Our History

In the summer of 2003, two Orthodox Jewish high school students in New York, Sima Greenbaum and Eitan Hochster, set out to capture in photographs the most visually compelling similarities between Islam and Judaism. The idea for their project was conceived by Mr. Eli Epstein, an Orthodox Jew with many years of business experience in the Middle East, who had been struck by the profound similarities between the two faiths over the course of his many trips to predominantly Muslim countries.


Sima and Eitan’s work was made into a booklet that Mr. Epstein began to take with him on his travels, routinely receiving the same reaction from his Muslim colleagues of shock and bewilderment. Time and again, the reaction from Muslims abroad and Jews in his own community was the same. Seeing how Sima and Eitan had been transformed by participating in such a photographic exploration, Mr. Epstein imagined twenty students – ten Jewish and ten Muslim – spread out all over the world – engaging in a similar journey. He hired Ari Alexander, an American Jew, and Maria Ali-Adib a Syrian Muslim, to manage the international Internet-based summer project, which was called Children of Abraham.

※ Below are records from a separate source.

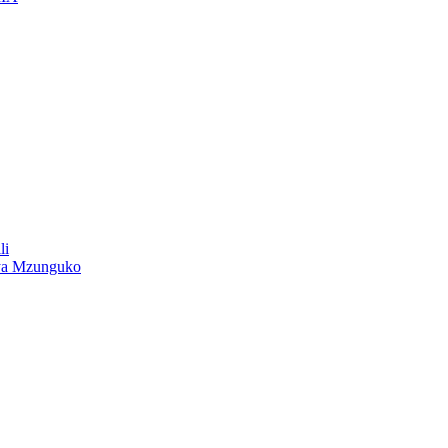
li
ya Mzunguko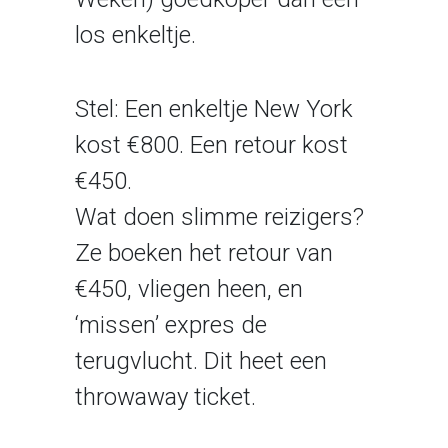
los enkeltje.
Stel: Een enkeltje New York
kost €800. Een retour kost
€450.
Wat doen slimme reizigers?
Ze boeken het retour van
€450, vliegen heen, en
‘missen’ expres de
terugvlucht. Dit heet een
throwaway ticket.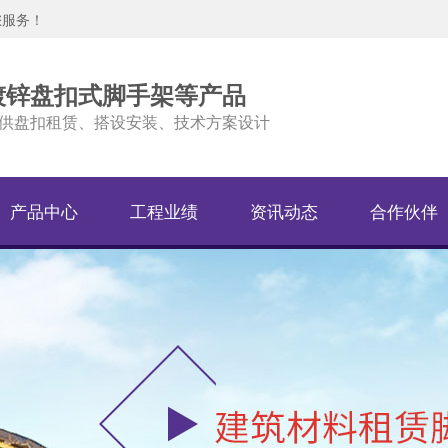
您服务！
镀锌盘扣式脚手架等产品
供盘扣租赁、搭设安装、技术方案设计
产品中心
工程业绩
资讯动态
合作伙伴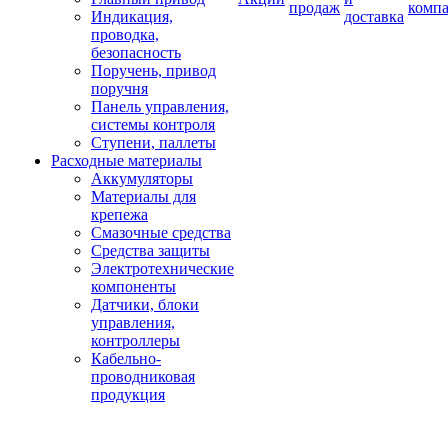
продаж
комп
Индикация,
доставка
проводка,
безопасность
Поручень, привод
поручня
Панель управления,
системы контроля
Ступени, паллеты
Расходные материалы
Аккумуляторы
Материалы для
крепежа
Смазочные средства
Средства защиты
Электротехнические
компоненты
Датчики, блоки
управления,
контроллеры
Кабельно-
проводниковая
продукция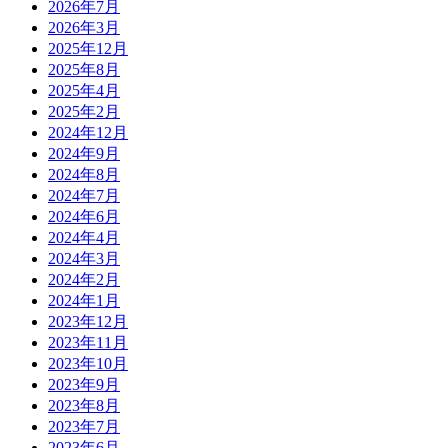
2026年7月
2026年3月
2025年12月
2025年8月
2025年4月
2025年2月
2024年12月
2024年9月
2024年8月
2024年7月
2024年6月
2024年4月
2024年3月
2024年2月
2024年1月
2023年12月
2023年11月
2023年10月
2023年9月
2023年8月
2023年7月
2023年6月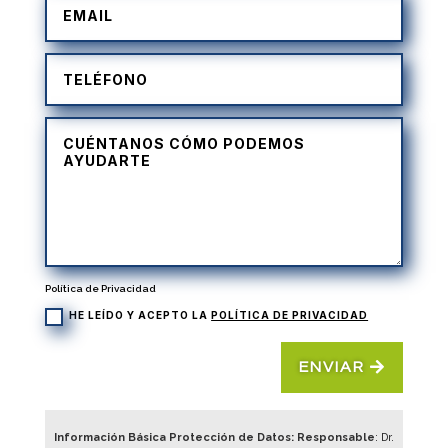
Política de Privacidad
HE LEÍDO Y ACEPTO LA
POLÍTICA DE PRIVACIDAD
ENVIAR
Información Básica Protección de Datos: Responsable
: Dr.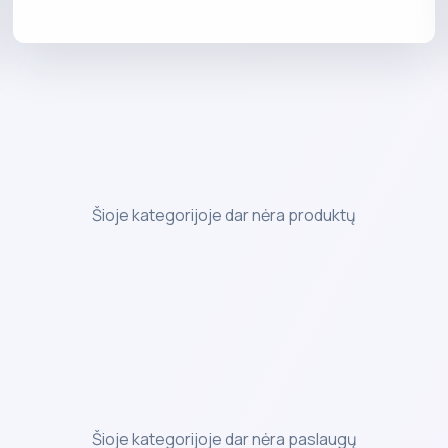
Šioje kategorijoje dar nėra produktų
Šioje kategorijoje dar nėra paslaugų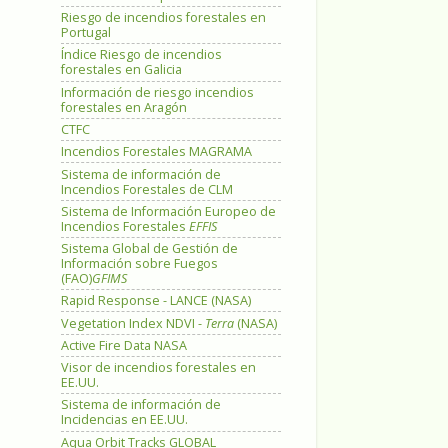
Riesgo de incendios forestales en
Portugal
Índice Riesgo de incendios
forestales en Galicia
Información de riesgo incendios
forestales en Aragón
CTFC
Incendios Forestales MAGRAMA
Sistema de información de
Incendios Forestales de CLM
Sistema de Información Europeo de
Incendios Forestales
EFFIS
Sistema Global de Gestión de
Información sobre Fuegos
(FAO)
GFIMS
Rapid Response - LANCE (NASA)
Vegetation Index NDVI -
Terra
(NASA)
Active Fire Data NASA
Visor de incendios forestales en
EE.UU.
Sistema de información de
Incidencias en EE.UU.
Aqua Orbit Tracks GLOBAL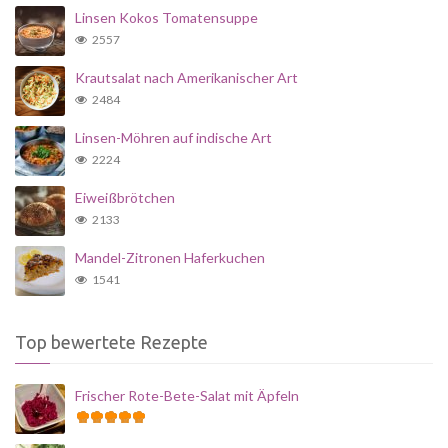
Linsen Kokos Tomatensuppe
2557
Krautsalat nach Amerikanischer Art
2484
Linsen-Möhren auf indische Art
2224
Eiweißbrötchen
2133
Mandel-Zitronen Haferkuchen
1541
Top bewertete Rezepte
Frischer Rote-Bete-Salat mit Äpfeln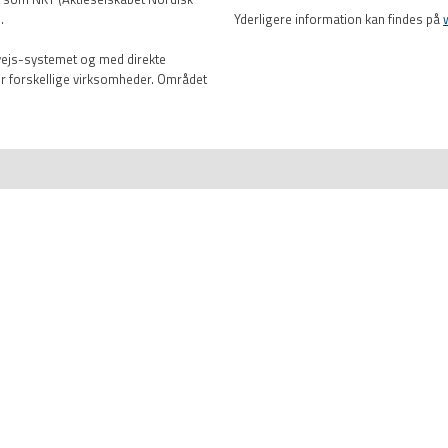
.
Yderligere information kan findes på
rvejs-systemet og med direkte
er forskellige virksomheder. Området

Interest in the project from teenagers on six continents exceeded expectations and in July-August 2004, 61 students from 23 countries were selected to participate in what was designed as a one-time project, with the twin goals of providing a transformative experience for young Muslims and Jews to discover one another, and of publicizing the photographs taken of the two religions all over the world so that more adherents of each faith might view the other with more respect and less suspicion.


Based on the success of the summer project, Alexander and Ali-Adib decided to co-found Children of Abraham, Inc. in November, 2004 and broadened the mission beyond the photo project. Children of Abraham was created to foster dialogue between Muslim and Jewish youth via the Internet. Matching gifts were solicited from Epstein and his long-time colleague, Mr. Mohamed Ali Alabbar of Dubai in order to establish an essential organizational precedent whereby funds supporting Children of Abraham would come from a balanced combination of Jewish sources and Muslim sources. Ali-Adib left the organization in September 2005 and was replaced by Gul Rukh Rahman from Pakistan, as Co-Executive Director.


The organization has graduated over 160 students from 43 countries from its online program. Alumni have gone on to host local photo exhibitions, write editorials in their local newspapers and recruit peers for subsequent groups.


Children of Abraham has been featured in media sources in Tunisia, Morocco, Iran, the Netherlands, France, Cyprus, Indonesia and the USA.


In 2007, the organization is focused on the development of a pilot project in Morocco and the fourth version of our online Global Discovery Program, linking teenagers from Dubai, Damascus, Jakarta, Tehran, Marrakech, Riyadh, Moscow, Paris, New York, London and Montreal.